It would help if you retyped the data exactly, leaving out the pictures.

#### MATERIALS PROVIDED ####

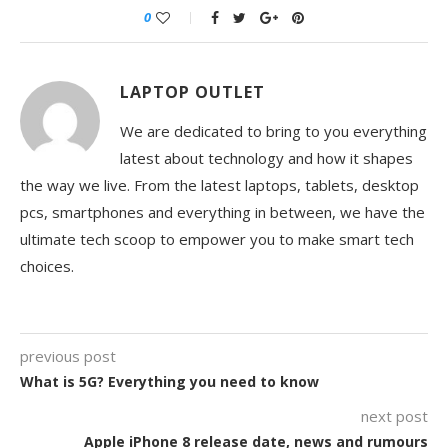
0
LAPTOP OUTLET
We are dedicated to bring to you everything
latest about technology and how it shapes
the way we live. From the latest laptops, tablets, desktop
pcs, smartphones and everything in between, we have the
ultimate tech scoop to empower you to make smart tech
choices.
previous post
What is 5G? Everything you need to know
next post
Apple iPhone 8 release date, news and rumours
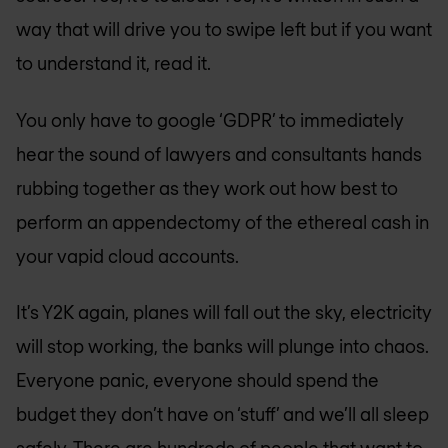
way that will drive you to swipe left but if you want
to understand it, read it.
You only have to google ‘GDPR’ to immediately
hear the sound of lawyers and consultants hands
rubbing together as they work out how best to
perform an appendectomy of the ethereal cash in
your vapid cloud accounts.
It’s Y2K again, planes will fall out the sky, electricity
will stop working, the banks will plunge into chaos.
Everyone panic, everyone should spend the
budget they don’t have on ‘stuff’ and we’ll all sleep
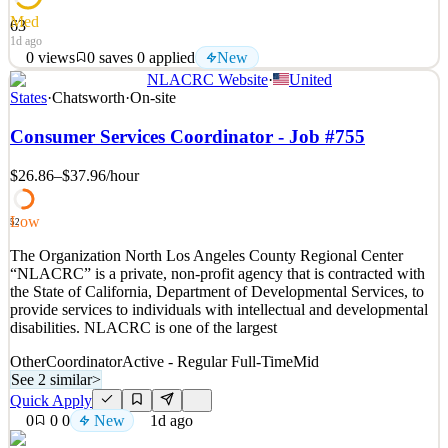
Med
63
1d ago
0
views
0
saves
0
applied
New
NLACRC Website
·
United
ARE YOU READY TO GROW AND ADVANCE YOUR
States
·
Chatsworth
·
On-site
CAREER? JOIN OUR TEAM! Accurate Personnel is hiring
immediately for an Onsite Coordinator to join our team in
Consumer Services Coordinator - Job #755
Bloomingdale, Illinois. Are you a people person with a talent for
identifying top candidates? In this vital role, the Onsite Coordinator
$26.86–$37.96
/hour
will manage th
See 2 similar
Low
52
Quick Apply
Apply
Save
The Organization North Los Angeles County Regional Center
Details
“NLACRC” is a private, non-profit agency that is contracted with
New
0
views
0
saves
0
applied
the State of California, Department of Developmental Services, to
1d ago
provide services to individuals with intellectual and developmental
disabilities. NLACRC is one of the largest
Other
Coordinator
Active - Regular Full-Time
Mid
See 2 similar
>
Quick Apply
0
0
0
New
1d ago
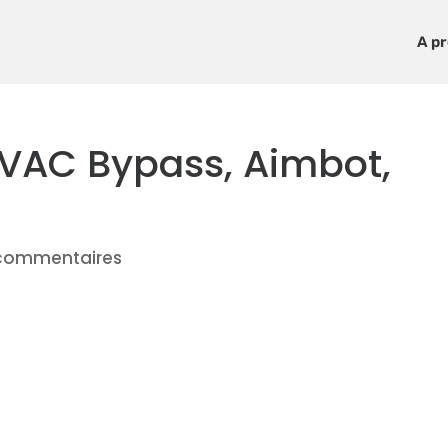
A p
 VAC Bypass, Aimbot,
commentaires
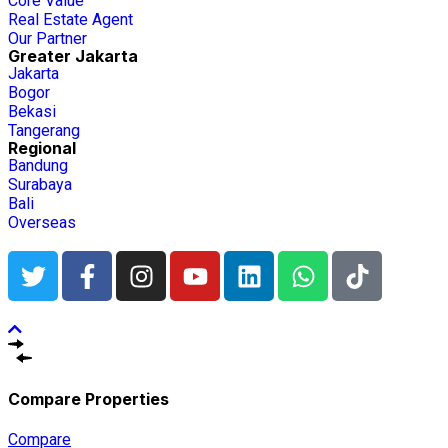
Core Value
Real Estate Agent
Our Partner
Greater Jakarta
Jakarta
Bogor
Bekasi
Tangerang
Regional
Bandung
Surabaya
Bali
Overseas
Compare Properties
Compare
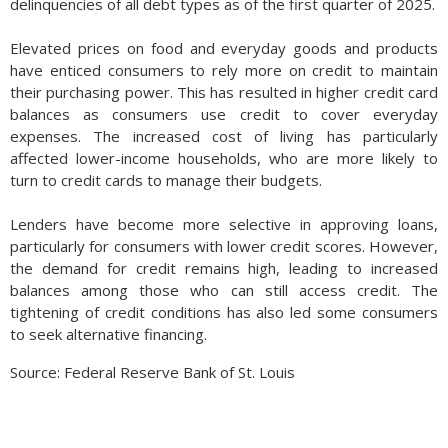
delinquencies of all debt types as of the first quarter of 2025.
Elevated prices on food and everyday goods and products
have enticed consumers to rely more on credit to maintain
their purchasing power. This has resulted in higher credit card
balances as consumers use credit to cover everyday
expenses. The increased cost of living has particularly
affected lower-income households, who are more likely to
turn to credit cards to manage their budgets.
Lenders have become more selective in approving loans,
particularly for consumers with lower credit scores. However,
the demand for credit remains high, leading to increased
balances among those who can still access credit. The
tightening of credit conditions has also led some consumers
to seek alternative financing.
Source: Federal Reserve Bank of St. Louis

####

### ANSWER TO THIS EXERCISE
0
LAPTOP OUTLET
We are dedicated to bring to you everything
latest about technology and how it shapes
the way we live. From the latest laptops, tablets, desktop
pcs, smartphones and everything in between, we have the
ultimate tech scoop to empower you to make smart tech
choices.
previous post
What is 5G? Everything you need to know
next post
Apple iPhone 8 release date, news and rumours
way that will drive you to swipe left but if you want
to understand it, read it.
You only have to google ‘GDPR’ to immediately
hear the sound of lawyers and consultants hands
rubbing together as they work out how best to
perform an appendectomy of the ethereal cash in
your vapid cloud accounts.
It’s Y2K again, planes will fall out the sky, electricity
will stop working, the banks will plunge into chaos.
Everyone panic, everyone should spend the
budget they don’t have on ‘stuff’ and we’ll all sleep
Med
63
1d ago
0
views
0
saves
0
applied
New
NLACRC Website
·
United
ARE YOU READY TO GROW AND ADVANCE YOUR
States
·
Chatsworth
·
On-site
CAREER? JOIN OUR TEAM! Accurate Personnel is hiring
immediately for an Onsite Coordinator to join our team in
Consumer Services Coordinator - Job #755
Bloomingdale, Illinois. Are you a people person with a talent for
identifying top candidates? In this vital role, the Onsite Coordinator
$26.86–$37.96
/hour
will manage th
See 2 similar
Low
52
Quick Apply
Apply
Save
The Organization North Los Angeles County Regional Center
Details
“NLACRC” is a private, non-profit agency that is contracted with
New
0
views
0
saves
0
applied
the State of California, Department of Developmental Services, to
1d ago
provide services to individuals with intellectual and developmental
disabilities. NLACRC is one of the largest
Other
Coordinator
Active - Regular Full-Time
Mid
See 2 similar
>
Quick Apply
0
0
0
New
1d ago
A p
 VAC Bypass, Aimbot,
commentaires
Core Value
Real Estate Agent
Our Partner
Greater Jakarta
Jakarta
Bogor
Bekasi
Tangerang
Regional
Bandung
Surabaya
Bali
Overseas
Compare Properties
Compare
delinquencies of all debt types as of the first quarter of 2025.
Elevated prices on food and everyday goods and products
have enticed consumers to rely more on credit to maintain
their purchasing power. This has resulted in higher credit card
balances as consumers use credit to cover everyday
expenses. The increased cost of living has particularly
affected lower-income households, who are more likely to
turn to credit cards to manage their budgets.
Lenders have become more selective in approving loans,
particularly for consumers with lower credit scores. However,
the demand for credit remains high, leading to increased
balances among those who can still access credit. The
tightening of credit conditions has also led some consumers
to seek alternative financing.
Source: Federal Reserve Bank of St. Louis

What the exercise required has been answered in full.